Marquette pilots faculty in residence program, with teachers and administrators living alongside students
Some Marquette University upperclassmen have new neighbors this year: their teachers.
Heidi Bostic, Dean of the Klingler College of Arts and Sciences and the College of Education, and her husband, affiliated faculty member in the Department of Theology Stephen Pluháček, are piloting a new faculty-in-residence program.
"[We've been] thinking about some of the needs we have at Marquette, including the need to support students," Bostic says. "This is a really challenging time, we all are familiar with the conversations about mental health issues, especially for young people... So Stephen and I really thought, how might we support our own deeper engagement with the Marquette community?"
The answer was to become the first participants in Marquette's faculty in residence program. The program's goal is to build relationships between faculty and students, and offer students a more informal support system of mentors.
Bostic and Pluháček are living in a nicely-renovated apartment at the Marquette-owned Campus Town East, which houses upperclassmen and graduate students. Bostic says they ended up in that building because there was a suitable unit available on short notice.
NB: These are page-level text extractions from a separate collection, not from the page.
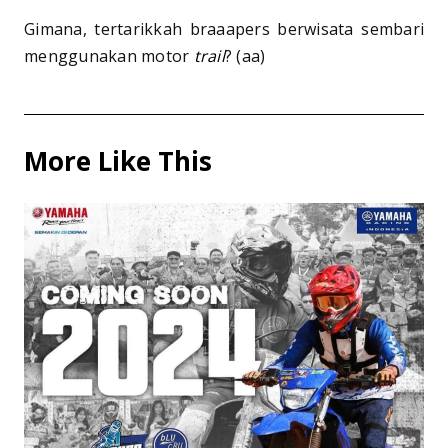
Gimana, tertarikkah braaapers berwisata sembari
menggunakan motor
trail
? (aa)
More Like This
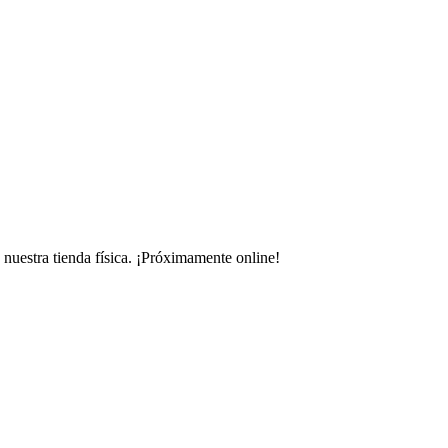
uestra tienda física.
¡Próximamente online!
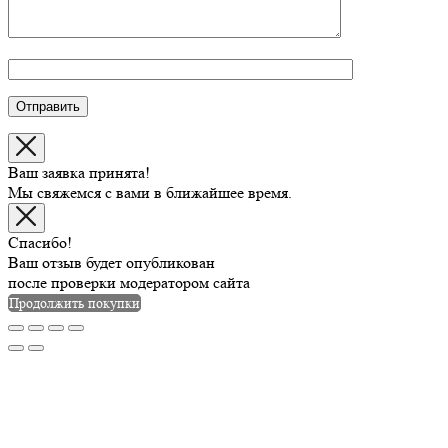
Ваш заявка принята!
Мы свяжемся с вами в ближайшее время.
Спасибо!
Ваш отзыв будет опубликован
после проверки модератором сайта
Продолжить покупки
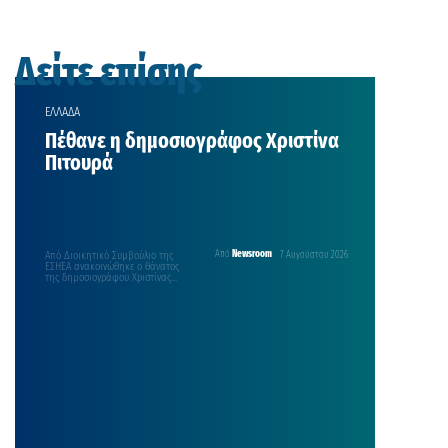
Δείτε επίσης
ΕΛΛΑΔΑ
Πέθανε η δημοσιογράφος Χριστίνα
Πιτουρά
Από Διοικητικό Συμβούλιο της
Από
Newsroom
7 Αυγούστου 2026
ΕΣΗΕΑ ανακοινώθηκε ο θάνατος
της δημοσιογράφου Χριστίνας
Πιτουρά, η οποία έφυγε χθες από
τη…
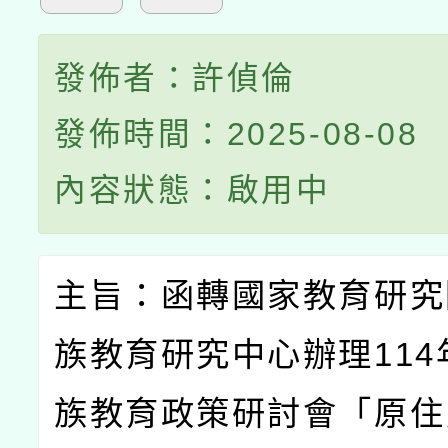
發佈者：許偵倫
發佈時間：2025-08-08
內容狀態：啟用中
主旨：函轉國家教育研究
族教育研究中心辦理
114
族教育政策研討會「原住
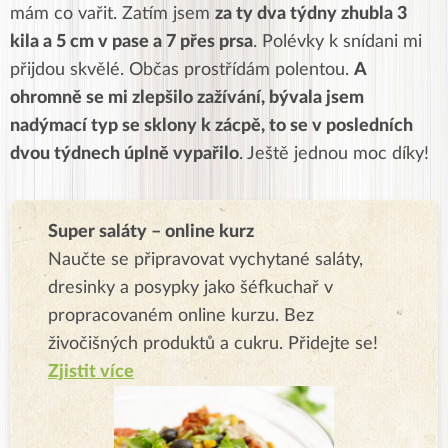
mám co vařit. Zatím jsem
za ty dva týdny zhubla 3
kila a 5 cm v pase a 7 přes prsa
. Polévky k snídani mi
přijdou skvělé. Občas prostřídám polentou.
A
ohromně se mi zlepšilo zažívání, bývala jsem
nadýmací typ se sklony k zácpě, to se v posledních
dvou týdnech úplně vypařilo
. Ještě jednou moc díky!
Super saláty – online kurz
Naučte se připravovat vychytané saláty,
dresinky a posypky jako šéfkuchař v
propracovaném online kurzu. Bez
živočišných produktů a cukru. Přidejte se!
Zjistit více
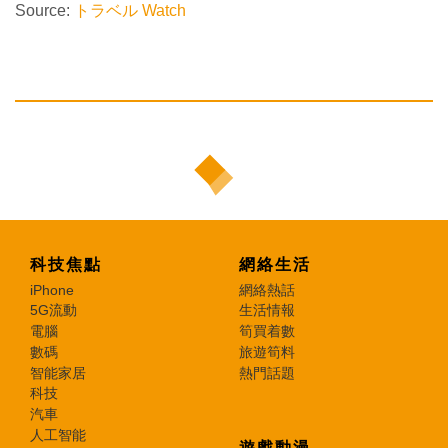
Source:
トラベル Watch
科技焦點
網絡生活
iPhone
網絡熱話
5G流動
生活情報
電腦
筍買着數
數碼
旅遊筍料
智能家居
熱門話題
科技
汽車
人工智能
遊戲動漫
"It's not your typical arrangement for faculty in residence. Most programs focus on first-and second-year student residence halls," Bostic says. "And that will also be the aim long-term at Marquette."
Bostic and her husband are still trying to connect with freshmen and sophomores, even though they live in different residence halls.
"Our more concrete plans coming up will be to host some dinners," Bostic says. "Is there maybe a floor of a [first-year student] residence hall we could adopt or they could adopt us? What we've heard so far from students is pretty interesting. For example, could a faculty in residence help to organize a review session before an exam?"
Bostic says she and her husband have heard mixed reactions from their colleagues, with some confused about why they would willingly live in a dorm.
"The inevitable question comes up, 'Well, what about your work-life balance?'" Bostic says. "Stephen and I both talk about making a distinction about job on one hand and work on the other. Job being what you do to pay the bills, and work being more like your vocation — your calling. And so, in that sense, I wouldn't want a separation between my work and my life."